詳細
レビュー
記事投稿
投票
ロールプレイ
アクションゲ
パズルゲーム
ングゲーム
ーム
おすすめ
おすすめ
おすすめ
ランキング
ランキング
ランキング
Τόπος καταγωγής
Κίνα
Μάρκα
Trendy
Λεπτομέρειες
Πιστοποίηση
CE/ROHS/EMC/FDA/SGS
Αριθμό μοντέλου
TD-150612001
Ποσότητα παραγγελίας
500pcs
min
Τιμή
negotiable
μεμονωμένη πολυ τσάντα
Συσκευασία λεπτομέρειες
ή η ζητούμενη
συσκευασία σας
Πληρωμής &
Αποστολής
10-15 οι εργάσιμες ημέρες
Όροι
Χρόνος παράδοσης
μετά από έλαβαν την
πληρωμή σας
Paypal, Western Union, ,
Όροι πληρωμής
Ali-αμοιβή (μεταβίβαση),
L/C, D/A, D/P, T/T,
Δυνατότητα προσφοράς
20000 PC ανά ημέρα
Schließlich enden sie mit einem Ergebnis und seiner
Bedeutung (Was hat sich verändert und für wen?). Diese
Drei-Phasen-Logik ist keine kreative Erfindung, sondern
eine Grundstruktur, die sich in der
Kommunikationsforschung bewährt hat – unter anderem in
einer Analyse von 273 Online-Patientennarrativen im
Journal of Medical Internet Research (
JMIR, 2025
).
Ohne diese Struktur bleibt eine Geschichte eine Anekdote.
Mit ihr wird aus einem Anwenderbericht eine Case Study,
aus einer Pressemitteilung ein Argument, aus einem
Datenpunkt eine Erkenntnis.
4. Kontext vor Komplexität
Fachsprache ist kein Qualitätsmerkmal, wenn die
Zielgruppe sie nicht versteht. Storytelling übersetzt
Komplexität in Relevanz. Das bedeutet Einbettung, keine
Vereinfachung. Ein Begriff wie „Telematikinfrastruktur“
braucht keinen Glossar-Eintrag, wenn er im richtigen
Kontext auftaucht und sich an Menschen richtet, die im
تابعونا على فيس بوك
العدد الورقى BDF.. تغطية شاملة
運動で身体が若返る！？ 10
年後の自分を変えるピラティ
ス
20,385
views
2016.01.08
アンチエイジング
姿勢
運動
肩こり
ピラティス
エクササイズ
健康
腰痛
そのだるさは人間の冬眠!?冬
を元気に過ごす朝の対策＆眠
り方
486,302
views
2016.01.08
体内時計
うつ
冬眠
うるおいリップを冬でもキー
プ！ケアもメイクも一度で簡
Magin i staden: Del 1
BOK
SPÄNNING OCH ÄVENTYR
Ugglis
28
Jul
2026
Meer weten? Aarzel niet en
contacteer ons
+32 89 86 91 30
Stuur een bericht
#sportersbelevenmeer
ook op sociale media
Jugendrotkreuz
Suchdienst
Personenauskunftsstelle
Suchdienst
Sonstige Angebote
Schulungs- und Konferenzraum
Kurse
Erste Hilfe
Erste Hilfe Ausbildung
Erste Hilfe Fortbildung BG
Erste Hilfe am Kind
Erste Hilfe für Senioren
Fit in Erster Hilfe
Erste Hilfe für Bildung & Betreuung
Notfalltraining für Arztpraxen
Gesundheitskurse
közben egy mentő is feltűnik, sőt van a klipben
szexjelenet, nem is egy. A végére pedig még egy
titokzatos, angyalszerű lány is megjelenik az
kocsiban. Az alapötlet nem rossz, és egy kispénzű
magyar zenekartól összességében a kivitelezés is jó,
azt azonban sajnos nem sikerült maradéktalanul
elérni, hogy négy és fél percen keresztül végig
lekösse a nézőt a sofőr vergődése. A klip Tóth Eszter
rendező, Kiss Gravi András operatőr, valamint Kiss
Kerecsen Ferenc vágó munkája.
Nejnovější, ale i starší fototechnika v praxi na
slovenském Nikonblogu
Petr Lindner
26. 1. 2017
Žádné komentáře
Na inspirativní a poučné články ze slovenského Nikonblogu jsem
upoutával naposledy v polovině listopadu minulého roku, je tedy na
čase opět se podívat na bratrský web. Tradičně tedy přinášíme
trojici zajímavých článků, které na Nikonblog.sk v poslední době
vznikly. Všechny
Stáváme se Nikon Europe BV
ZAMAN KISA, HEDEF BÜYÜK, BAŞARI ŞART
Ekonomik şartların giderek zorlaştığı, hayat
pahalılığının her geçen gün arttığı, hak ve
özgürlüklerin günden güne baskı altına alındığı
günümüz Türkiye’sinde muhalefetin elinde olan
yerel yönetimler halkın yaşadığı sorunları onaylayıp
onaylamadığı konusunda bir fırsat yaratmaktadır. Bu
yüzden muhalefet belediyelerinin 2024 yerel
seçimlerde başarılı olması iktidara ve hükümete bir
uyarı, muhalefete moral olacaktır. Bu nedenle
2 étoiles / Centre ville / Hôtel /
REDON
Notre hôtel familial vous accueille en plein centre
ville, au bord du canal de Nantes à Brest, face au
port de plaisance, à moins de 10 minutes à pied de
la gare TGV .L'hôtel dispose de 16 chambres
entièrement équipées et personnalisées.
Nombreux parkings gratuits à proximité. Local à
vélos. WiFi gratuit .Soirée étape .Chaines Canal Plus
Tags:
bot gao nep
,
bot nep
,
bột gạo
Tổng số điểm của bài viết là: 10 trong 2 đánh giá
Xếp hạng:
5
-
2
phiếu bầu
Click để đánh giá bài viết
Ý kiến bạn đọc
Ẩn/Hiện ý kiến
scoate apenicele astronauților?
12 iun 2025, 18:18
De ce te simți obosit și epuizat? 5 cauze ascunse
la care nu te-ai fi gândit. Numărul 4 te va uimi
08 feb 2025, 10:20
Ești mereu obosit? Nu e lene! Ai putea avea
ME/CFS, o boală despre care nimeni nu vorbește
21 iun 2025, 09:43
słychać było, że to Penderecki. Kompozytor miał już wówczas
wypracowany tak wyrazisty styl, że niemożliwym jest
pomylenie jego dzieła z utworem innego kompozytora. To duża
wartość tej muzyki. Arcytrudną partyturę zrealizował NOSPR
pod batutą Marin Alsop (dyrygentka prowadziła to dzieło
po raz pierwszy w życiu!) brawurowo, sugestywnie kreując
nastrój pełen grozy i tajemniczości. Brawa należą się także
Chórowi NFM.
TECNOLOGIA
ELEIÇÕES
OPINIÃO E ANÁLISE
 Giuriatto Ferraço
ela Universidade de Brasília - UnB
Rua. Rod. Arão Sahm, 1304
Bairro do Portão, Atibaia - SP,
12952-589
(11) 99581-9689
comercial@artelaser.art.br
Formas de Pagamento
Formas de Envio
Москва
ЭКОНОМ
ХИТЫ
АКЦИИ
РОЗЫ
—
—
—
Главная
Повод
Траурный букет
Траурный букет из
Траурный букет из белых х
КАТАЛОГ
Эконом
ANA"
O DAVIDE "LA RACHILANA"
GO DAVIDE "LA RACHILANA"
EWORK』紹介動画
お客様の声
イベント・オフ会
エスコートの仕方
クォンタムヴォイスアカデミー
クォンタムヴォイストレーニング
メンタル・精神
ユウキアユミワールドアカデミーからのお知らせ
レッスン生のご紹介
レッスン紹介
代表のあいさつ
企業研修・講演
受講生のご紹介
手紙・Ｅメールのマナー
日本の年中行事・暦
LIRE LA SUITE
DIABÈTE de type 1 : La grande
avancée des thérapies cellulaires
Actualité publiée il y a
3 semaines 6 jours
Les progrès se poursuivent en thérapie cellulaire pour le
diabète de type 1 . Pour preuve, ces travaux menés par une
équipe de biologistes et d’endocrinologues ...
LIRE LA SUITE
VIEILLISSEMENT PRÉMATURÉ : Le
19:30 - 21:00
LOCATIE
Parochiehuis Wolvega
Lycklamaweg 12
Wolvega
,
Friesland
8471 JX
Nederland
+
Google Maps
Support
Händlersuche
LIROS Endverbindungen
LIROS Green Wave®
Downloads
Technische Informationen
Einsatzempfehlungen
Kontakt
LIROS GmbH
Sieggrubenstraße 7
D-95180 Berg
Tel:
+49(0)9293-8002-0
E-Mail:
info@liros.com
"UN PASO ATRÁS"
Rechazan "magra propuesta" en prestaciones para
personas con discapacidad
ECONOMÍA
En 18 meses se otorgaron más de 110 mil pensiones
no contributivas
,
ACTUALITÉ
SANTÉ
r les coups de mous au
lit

■ ■ ■ ■ ■

PROBLEM DESCRIPTION: Tally the lines of the preceding listing in which the word "viết" appears; state nothing but the total.

TASK ANSWER: 2